The discovery of intrinsically photosensitive retinal ganglion cells (ipRGCs) marked a major shift in our understanding of how light information is processed by the mammalian brain. These ipRGCs influence multiple functions not directly related to image formation such as circadian resetting and entrainment, pupil constriction, enhancement of alertness, as well as the modulation of cognition. More recently, it was demonstrated that ipRGCs may also contribute to basic visual functions. The impact of ipRGCs on visual function, independently of image forming photoreceptors, remains difficult to isolate, however, particularly in humans.
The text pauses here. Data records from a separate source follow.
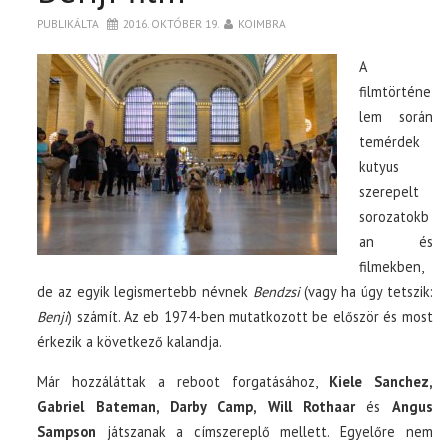
PUBLIKÁLTA
2016. OKTÓBER 19.
KOIMBRA
A
filmtörténe
lem során
temérdek
kutyus
szerepelt
sorozatokb
an és
filmekben,
de az egyik legismertebb névnek
Bendzsi
(vagy ha úgy tetszik:
Benji
) számít. Az eb 1974-ben mutatkozott be először és most
érkezik a következő kalandja.
Már hozzáláttak a reboot forgatásához,
Kiele Sanchez,
Gabriel Bateman, Darby Camp, Will Rothaar
és
Angus
Sampson
játszanak a címszereplő mellett. Egyelőre nem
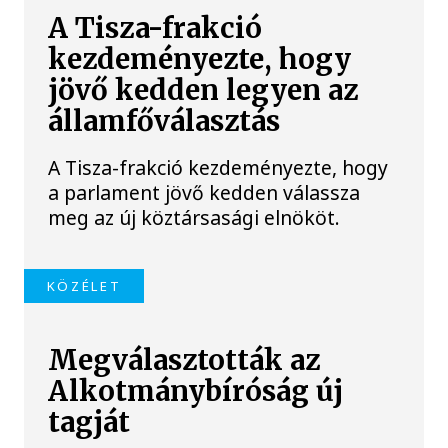
A Tisza-frakció
kezdeményezte, hogy
jövő kedden legyen az
államfőválasztás
A Tisza-frakció kezdeményezte, hogy
a parlament jövő kedden válassza
meg az új köztársasági elnököt.
KÖZÉLET
Megválasztották az
Alkotmánybíróság új
tagját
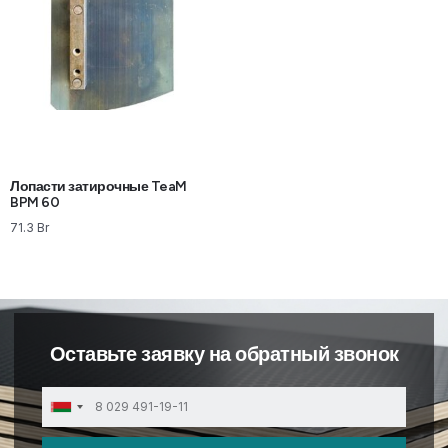
Лопасти затирочные TeaM
BPM 60
71.3
Br
Оставьте заявку на обратный звонок
Belarus
+375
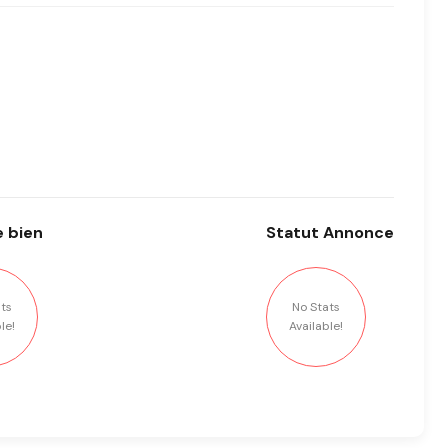
 bien
Statut
Annonce
ts
No Stats
le!
Available!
We previously showed that exposure to intense monochromatic blue light (465 nm) induced non-conscious light perception in a forced choice task in three rare totally visually blind individuals without detectable rod and cone function, but who retained non-image-forming responses to light, very likely via ipRGCs. The neural foundation of such light perception in the absence of conscious vision is unknown, however. In this study, we characterized the brain activity of these three participants using electroencephalography (EEG), and demonstrate that unconsciously perceived light triggers an early and reliable transient desynchronization (i.e. decreased power) of the alpha EEG rhythm (8-14 Hz) over the occipital cortex. These results provide compelling insight into how ipRGC may contribute to transient changes in ongoing brain activity. They suggest that occipital alpha rhythm synchrony, which is typically linked to the visual system, is modulated by ipRGCs photoreception; a process that may contribute to the non-conscious light perception in those blind individuals.

Figure 1

Desynchronization of the occipital alpha/low beta rhythm during 10 second stimulation with blue light in three blind participants with intact non-image-forming photoreception. (A) Frequency spectra for the entire 10 s period of blue light (blue), and darkness (black) show differences between conditions in all three participants (horizontal gray bar, p < 0.05, permutation-cluster-corrected for multiple comparisons) for the frequency band of interest (shaded area, 8–14 Hz). (B) Source reconstructions depict the difference between conditions (thresholded at p < 0.05, FDR corrected for multiple comparisons), at the individual alpha frequency showing greatest light-induced decrease (see main text). Statistical maps (t-values) of the topographies with the absolute difference between conditions at the individual alpha frequencies show that the spatial extent of the decrease in alpha power is largely restricted to occipital lobe. (C) Time-frequency representations illustrate differences between the light-ON versus light-OFF condition in time. Open rectangles highlight the time range of greatest difference (p < 0.05, FDR-cluster-corrected for multiple comparisons).

Figure 2

Conjunction analysis across the source statistical maps identified an area in bilateral superior occipital gyrus and cuneus as a significant (p < 0.05) cortical source of the alpha suppression in response to blue light, common to all three participants.